Dave Smith: Well the message for us to government is that there is much that we are doing for ourselves as a city between the public and the private sector so the investments we’ve made already in infrastructure related to technology, superfast broadband, cloud technology, it’s all about making the city as a whole and in particularly the inner urban core attractive to business. We need to extend that accessibility, we need to extend that infrastructure development to transport, to commercial property development, some of which we can and will do for ourselves. We’re in the middle of developing a local asset based vehicle that will unlock private investment alongside public investment of a scale that I don’t think is anywhere else in the UK. But it’s not enough, it’s not enough to deal even of itself with the, with this size of the problems that we’re facing in that city centre as so well articulated in the report. So what we want from government is some support with that to match what we’re doing, particularly around transport, particularly around skills development and particularly in support of the actions we’re already taking.

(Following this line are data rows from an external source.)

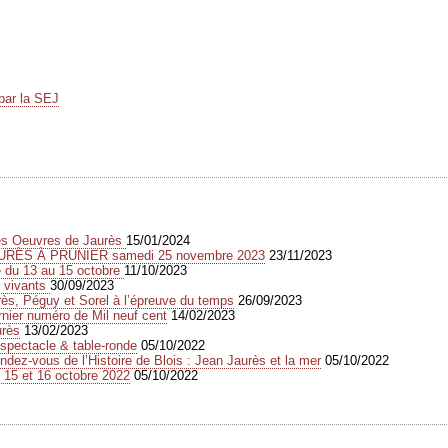
par la SEJ
des Oeuvres de Jaurès
15/01/2024
URÈS À PRUNIER samedi 25 novembre 2023
23/11/2023
e du 13 au 15 octobre
11/10/2023
s vivants
30/09/2023
s, Péguy et Sorel à l’épreuve du temps
26/09/2023
rnier numéro de Mil neuf cent
14/02/2023
urès
13/02/2023
spectacle & table-ronde
05/10/2022
dez-vous de l’Histoire de Blois : Jean Jaurès et la mer
05/10/2022
 15 et 16 octobre 2022
05/10/2022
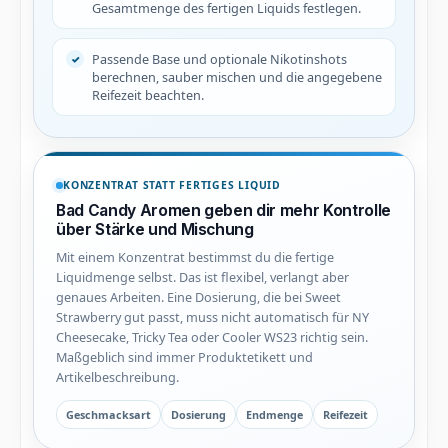
Gesamtmenge des fertigen Liquids festlegen.
Passende Base und optionale Nikotinshots
berechnen, sauber mischen und die angegebene
Reifezeit beachten.
KONZENTRAT STATT FERTIGES LIQUID
Bad Candy Aromen geben dir mehr Kontrolle
über Stärke und Mischung
Mit einem Konzentrat bestimmst du die fertige
Liquidmenge selbst. Das ist flexibel, verlangt aber
genaues Arbeiten. Eine Dosierung, die bei Sweet
Strawberry gut passt, muss nicht automatisch für NY
Cheesecake, Tricky Tea oder Cooler WS23 richtig sein.
Maßgeblich sind immer Produktetikett und
Artikelbeschreibung.
Geschmacksart
Dosierung
Endmenge
Reifezeit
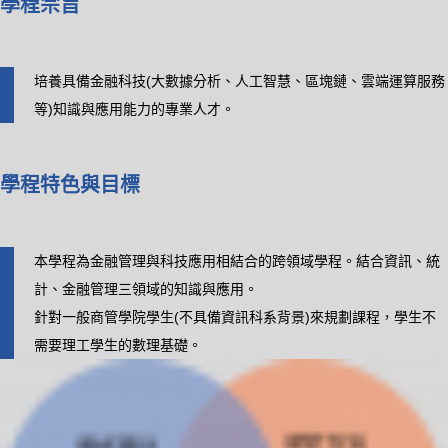
學程宗旨
培養具備金融科技(大數據分析、人工智慧、區塊鏈、雲端運算服務
等)知識與應用能力的專業人才。
學程特色與目標
本學程為金融管理與科技應用相結合的跨領域學程。結合資訊、統
計、金融管理三領域的知識與應用。
針對一般商管學院學生(不具備資訊科系背景)來規劃課程，學生不
需要理工學生的數理基礎。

Andrew Carter: So Ray, when we looked at their work and we did the research we noticed that cities like Sunderland, Derby, Coventry, Preston, they had similar characteristics, both in the way that their economy was organised, but also some of the issues that they were facing and one of the things we talk about is actually encouraging those cities and others to work together. Why is that important when we think about going forward?
Ray Mills: I think it’s vitally important, because if the proposition here is to create a funded scale in the hundreds and millions to invest in the potential of these midsized cities, that’s going to involve some hard decisions about where you invest and when. If these cities can’t work together we’re going to a fund that never invests anywhere and nobody is going to get the benefit and let’s not forget the benefit here is for people and businesses, we’ve got to get everything right, we’ve got to create the infrastructure, whether it’s the build infrastructure or the funding, but then we’ve got to make sure we support our people through skills and education and businesses too, so we can link everything together with a new vision for the future.
Andrew Carter: Great. Thank you very much indeed Ray and Dave for your insights. You can get more of the research on our website it’s called “Hidden Potential” we’d be really keen to hear from you and in particularly how you think a midsized cities investment fund could operate and particularly how it operates in light of the city deals process. Thanks very much.